■ Work task ■
Only one stretch of the data is wanted: the line containing "4) How long does it normally", the line containing "a couple of months based on different", and every line between them, copied exactly.
** Opening Available records block **
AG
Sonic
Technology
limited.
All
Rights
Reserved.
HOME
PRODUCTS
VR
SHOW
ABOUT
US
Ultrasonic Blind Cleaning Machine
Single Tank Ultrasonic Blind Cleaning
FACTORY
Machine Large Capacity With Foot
** Closing Available records block **
** Opening Available records block **
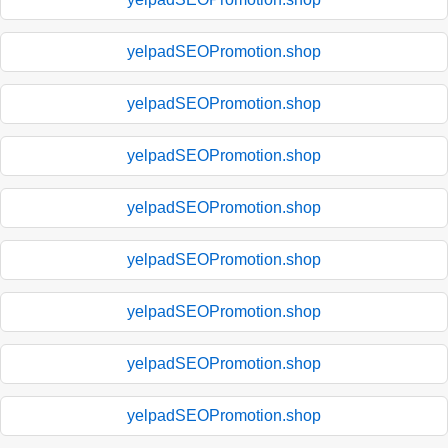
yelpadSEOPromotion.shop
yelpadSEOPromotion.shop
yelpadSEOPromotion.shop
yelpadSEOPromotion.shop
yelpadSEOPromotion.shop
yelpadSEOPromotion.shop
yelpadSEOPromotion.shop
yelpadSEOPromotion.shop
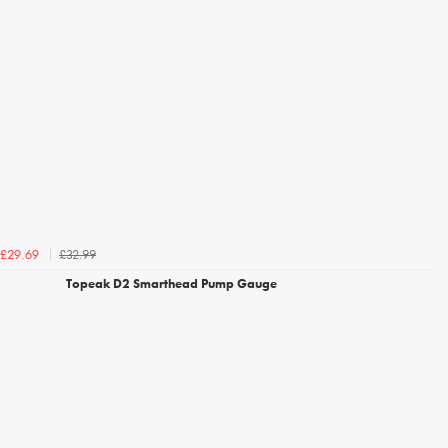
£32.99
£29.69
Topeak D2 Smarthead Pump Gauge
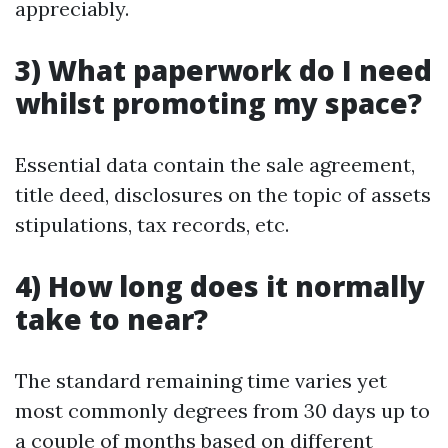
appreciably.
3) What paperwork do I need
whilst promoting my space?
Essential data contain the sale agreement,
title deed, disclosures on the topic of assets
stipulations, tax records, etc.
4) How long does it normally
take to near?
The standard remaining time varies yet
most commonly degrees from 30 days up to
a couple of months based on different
** Closing Available records block **
■ Completed exercise ■
4) How long does it normally
take to near?
The standard remaining time varies yet
most commonly degrees from 30 days up to
a couple of months based on different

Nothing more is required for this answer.